The real problem starts rearing it’s ugly head when you start achieving great things with your weight loss and people start noticing. Here’s where the big jealousy word kicks in.
Those people who secretly thought you’d give up and go back to your old ways, when they see you making real progress… subconscious alarm bells start ringing in their head, and the demons start coming out to beat them up.
The demons start telling them “wow, do you see them?! They’ve lost so much weight already, they look great! How come you can’t do that huh? You’re just fat, you don’t have any motivation, and you just give into cravings, you can’t even get off the couch to exercise, you’ll always be fat!”
And whenever your previous “supporters” see you their demons start flying around their head again telling them all sorts of mean things about themselves. Basically, you remind them that they want to lose weight but can’t seem to.
So what happens? Well, they want those demons to go away, and the easiest way to do it is not to lose weight themselves, the easiest way is to make you mess up and start gaining weight again.
You see, that makes the demons say “See! They can’t do it, so it’s fine that you can’t either, now you can feel good about sitting on the couch and eating carmel candy corn all day.” Problem solved.
So now you’ve got to deal with your ”previous supporters” hidden demons. And the way that you’ll most likely see them come out is by being constantly tempted by other people to break your plan, and to eat that ”off-limits” food. “Just once!” They say.
But once turns into twice, and twice turns into three times, and three times turns into… well you know the drill.
If you break down and give into other people’s demons, you’re destined to give up, and that’s just what the demons want.
Remember, the people who are tempting you to give up, break down, and just eat “one” really they don’t want you to fail. They’re just dealing with their own demons, and you happen to remind the demons to come out. It’s not your fault, and it’s not their fault, it’s simply something that happens.
And you need to know that it will happen, so you can recognize it, and overcome the demons.
Easier said than done, but one simple and effective strategy is to first remember that they’re just the demons talking, if the other person really does care about you they want to see you succeed. So simply tell them “thanks, but I think I’ll pass this time.”

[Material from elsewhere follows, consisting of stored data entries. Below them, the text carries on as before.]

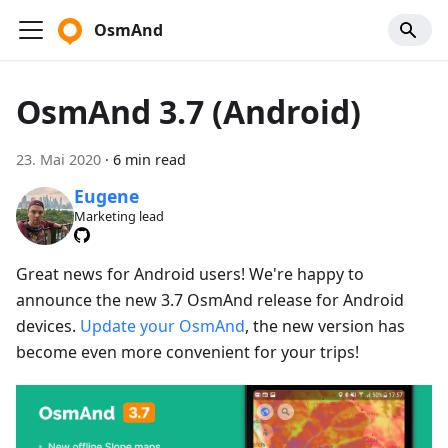
OsmAnd
OsmAnd 3.7 (Android)
23. Mai 2020
·
6 min read
Eugene
Marketing lead
Great news for Android users! We're happy to
announce the new 3.7 OsmAnd release for Android
devices.
Update your OsmAnd
, the new version has
become even more convenient for your trips!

Simple, easy, but it works.
The key is to not explain why, just tell them no, and leave it at that. Then change the subject as quickly as possible to keep those little demons distracted.
Remember, it’s not your or their fault.
But we want you to succeed, and it’s important to recognize what’s happening. Because if you stick with this blog, you’ll likely see success, and you must meet that success with the correct ”ammo” to keep moving past those ugly demons that will show up sooner or later.
But ultimately, those demons are a great thing, because they just show that you’re making great progress, and you’re doing a great job.
So bring on the demons, we can take ‘em!